Welcome to Scientific Programming with Python

This course will be run from September 2nd, 2014 and is now accepting students. Please contact schryer@ut.ee for more details.

Course material

All course material is available at the repository website hosted at GitHub.

Motivation for the course

The rapid changes we are witnessing with the internet revolution have also changed the way scientists and engineers must perform their work. Increasingly, the analysis of data requires basic programming skills; skills that are too often self taught using inappropriate tools.

This course provides students with hands on instruction on the use of tools that are widely used by both scientists and leading technology companies, yet is designed to be accessible for people with no programming experience.

Educational experts have studied why learning how to program is often prohibitively difficult. The best results have been obtained in learning environments where student misconceptions are addressed rapidly. A number of techniques have been shown to work, but they work best when the students understand their purpose. For this reason, the first topic of the course introduces the teaching methods and approach that will be used.

The course will be run in a series of 16 hands-on three hour segments. The first is an introduction to the course structure and installation of the required software. Note that all students will be required to bring a portable computer to all sessions.

Software Installation

Ideally, all students would come to the first lecture with a desire to install Linux and relevant Python packages alongside their current operating system. However, if one is not familiar with either of these it is recommended that students install Anaconda to acquire Python and associated computational tools. Please use Python version 3 because this is what we will be using. Instructors are available to aid in the installation process, however, it is recommended that students find help from a peer before arriving at the first half-day session.

Course content

The next three hour segment begins introducing the Python programming language using IPython notebook. Remaining segments will continue with core programming concepts, and continue on to introduce plotting with matplotlib, and components of both NumPy and SciPy while solving computational biology problems.

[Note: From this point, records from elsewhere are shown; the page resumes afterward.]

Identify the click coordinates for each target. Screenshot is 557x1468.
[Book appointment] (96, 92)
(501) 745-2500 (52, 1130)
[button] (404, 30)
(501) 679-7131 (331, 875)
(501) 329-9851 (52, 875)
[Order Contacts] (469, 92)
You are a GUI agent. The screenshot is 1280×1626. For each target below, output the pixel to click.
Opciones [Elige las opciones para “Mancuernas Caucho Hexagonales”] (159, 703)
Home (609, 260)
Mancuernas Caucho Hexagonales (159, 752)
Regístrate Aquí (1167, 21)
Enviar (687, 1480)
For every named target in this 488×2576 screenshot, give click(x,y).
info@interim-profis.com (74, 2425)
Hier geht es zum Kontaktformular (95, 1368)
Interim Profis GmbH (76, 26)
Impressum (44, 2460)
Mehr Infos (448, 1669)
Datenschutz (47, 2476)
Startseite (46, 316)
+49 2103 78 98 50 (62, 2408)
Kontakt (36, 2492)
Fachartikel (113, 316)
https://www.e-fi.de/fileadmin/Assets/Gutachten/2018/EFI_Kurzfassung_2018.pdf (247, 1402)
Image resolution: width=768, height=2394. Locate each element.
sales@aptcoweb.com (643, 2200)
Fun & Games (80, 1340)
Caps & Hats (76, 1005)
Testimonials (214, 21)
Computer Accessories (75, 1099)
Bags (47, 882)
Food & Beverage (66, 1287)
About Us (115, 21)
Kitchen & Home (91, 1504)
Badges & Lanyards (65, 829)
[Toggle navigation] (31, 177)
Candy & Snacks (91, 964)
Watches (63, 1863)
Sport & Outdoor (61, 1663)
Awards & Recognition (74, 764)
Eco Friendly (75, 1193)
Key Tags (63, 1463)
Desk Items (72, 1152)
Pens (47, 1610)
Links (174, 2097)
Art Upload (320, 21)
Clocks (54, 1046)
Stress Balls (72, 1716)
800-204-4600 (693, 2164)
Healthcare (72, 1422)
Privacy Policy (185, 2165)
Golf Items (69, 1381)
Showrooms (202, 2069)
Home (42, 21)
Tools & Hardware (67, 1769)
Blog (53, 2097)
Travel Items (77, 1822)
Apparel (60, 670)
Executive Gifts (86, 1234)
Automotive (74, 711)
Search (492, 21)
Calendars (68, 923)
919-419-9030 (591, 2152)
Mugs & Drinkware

At the start of the second half of the course, students will be introduced to Linux, version control, and the Bash shell which are all essential tools for effective scientific programming. At this point students will begin to use an effective text editor such as emacs customized with emacs-for-python to edit their code with.

List of topics

First half of the course

  1. Teaching approach and software installation.
  2. Introduction to programming with Python.
  3. Use of IPython notebook to share data analysis in a reproducible form.
  4. Introduction to array processing using NumPy.
  5. Data visualization using matplotlib.

Second half of the course

  1. Introduction to Linux, version control with git and GitHub, and the Bash shell.
  2. Reading from and writing to files.
  3. Code organization and aspects of writing reusable code.
  4. Additional topics tailored for each student.
  5. Final project to be shared on GitHub.